A vitória do Plano Real tem, entre outras explicações, uma raiz nos debates travados nos anos 70 sobre a economia brasileira. Naquela época, o regime militar e jovens economistas da oposição, como Pedro Malan e Edmar Bacha, debatiam a questão da distribuição de renda.
Ficou célebre a explicação teórica da inflação brasileira como resultado de "conflitos distributivos". Os economistas gostam de trabalhar com "fatos estilizados" e, nos seus modelos, o conflito distributivo assumia a forma da indexação salarial.
A luta constante dos trabalhadores pela correção monetária dos salários propagava e perenizava a inflação, tornando-a "inercial". Praticamente duas décadas de muitos debates e várias tentativas de desindexação depois, a inflação inercial mostra-se hoje totalmente debelada.
Ninguém espera, num horizonte de curto prazo, desvalorização cambial brutal ou correção geral de tarifas públicas (os famosos "tarifaços"), nem pressões terríveis de sindicatos por reposição de perdas.
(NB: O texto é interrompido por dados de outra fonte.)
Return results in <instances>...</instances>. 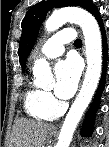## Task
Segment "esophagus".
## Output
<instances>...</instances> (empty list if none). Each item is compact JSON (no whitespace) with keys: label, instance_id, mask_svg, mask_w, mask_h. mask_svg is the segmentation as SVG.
Returning <instances> with one entry per match:
<instances>
[{"label":"esophagus","instance_id":"esophagus-1","mask_svg":"<svg viewBox=\"0 0 109 147\" xmlns=\"http://www.w3.org/2000/svg\"><path fill=\"white\" fill-rule=\"evenodd\" d=\"M52 128H53V129H56V128H58V125H54Z\"/></svg>","mask_w":109,"mask_h":147}]
</instances>
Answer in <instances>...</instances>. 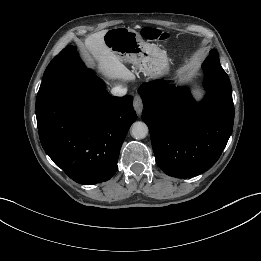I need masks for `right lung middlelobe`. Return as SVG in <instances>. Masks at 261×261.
<instances>
[{
    "instance_id": "dd1d6c3e",
    "label": "right lung middle lobe",
    "mask_w": 261,
    "mask_h": 261,
    "mask_svg": "<svg viewBox=\"0 0 261 261\" xmlns=\"http://www.w3.org/2000/svg\"><path fill=\"white\" fill-rule=\"evenodd\" d=\"M84 68L76 47L67 46L50 62L44 72L36 102L43 99L60 82Z\"/></svg>"
}]
</instances>
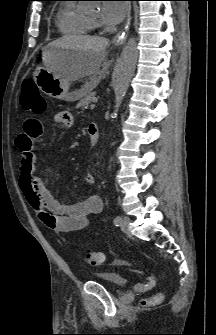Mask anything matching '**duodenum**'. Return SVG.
I'll return each instance as SVG.
<instances>
[{"label": "duodenum", "mask_w": 216, "mask_h": 335, "mask_svg": "<svg viewBox=\"0 0 216 335\" xmlns=\"http://www.w3.org/2000/svg\"><path fill=\"white\" fill-rule=\"evenodd\" d=\"M88 134L92 142H97L99 137L98 126L96 123H91L88 126Z\"/></svg>", "instance_id": "1"}]
</instances>
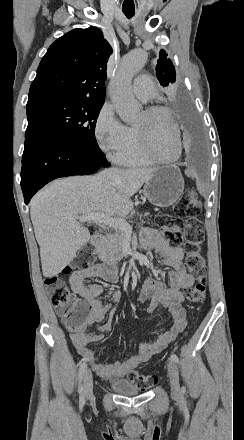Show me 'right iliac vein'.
I'll return each instance as SVG.
<instances>
[{"mask_svg":"<svg viewBox=\"0 0 244 440\" xmlns=\"http://www.w3.org/2000/svg\"><path fill=\"white\" fill-rule=\"evenodd\" d=\"M83 384L85 396L87 399H90L93 394V376L89 369L84 372Z\"/></svg>","mask_w":244,"mask_h":440,"instance_id":"obj_1","label":"right iliac vein"}]
</instances>
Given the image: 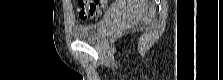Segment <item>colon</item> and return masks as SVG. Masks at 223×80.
I'll return each instance as SVG.
<instances>
[{
  "instance_id": "obj_1",
  "label": "colon",
  "mask_w": 223,
  "mask_h": 80,
  "mask_svg": "<svg viewBox=\"0 0 223 80\" xmlns=\"http://www.w3.org/2000/svg\"><path fill=\"white\" fill-rule=\"evenodd\" d=\"M103 2L99 0L94 1H78L76 4V8L79 16L82 19H88L99 16L103 9Z\"/></svg>"
}]
</instances>
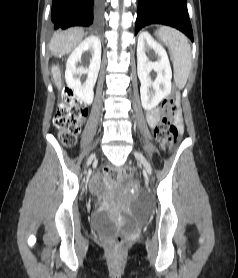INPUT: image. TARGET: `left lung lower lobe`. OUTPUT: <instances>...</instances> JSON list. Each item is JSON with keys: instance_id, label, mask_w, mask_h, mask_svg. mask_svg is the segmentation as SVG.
Here are the masks:
<instances>
[{"instance_id": "left-lung-lower-lobe-1", "label": "left lung lower lobe", "mask_w": 238, "mask_h": 278, "mask_svg": "<svg viewBox=\"0 0 238 278\" xmlns=\"http://www.w3.org/2000/svg\"><path fill=\"white\" fill-rule=\"evenodd\" d=\"M149 24L175 27L193 41L186 0H138L135 34Z\"/></svg>"}]
</instances>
Câmbio, tarifas e salários estão "normatizados". A regra exclui a indexação.
Pode-se então dizer que os conflitos distributivos foram resolvidos na sociedade brasileira? Longe disso. A indexação, vale recordar, era apenas uma forma entre outras de institucionalização da guerra por maior participação na renda e na riqueza.
Os conflitos fundamentais, ditos estruturais, continuam em evidência e assumem outras formas.
Há vários exemplos de fenômenos que expressam esse impasse distributivo. A dificuldade de reformar o Estado, a necessidade de manter juros ainda elevados para financiar um déficit público, as incertezas quanto à sustentação da taxa de câmbio no médio prazo são exemplos.
A necessidade de ajustes tarifários para viabilizar a privatização em setores-chave, como telecomunicações e energia elétrica, e mesmo indicadores como despesas com educação ou aluguéis também sugerem que muito ainda está por resolver.
A estabilidade de preços ainda enfrentará muitos testes numa sociedade cujos conflitos distributivos continuam irresolutos. Estão em jogo, aliás, a distribuição tanto do poder econômico quanto do político.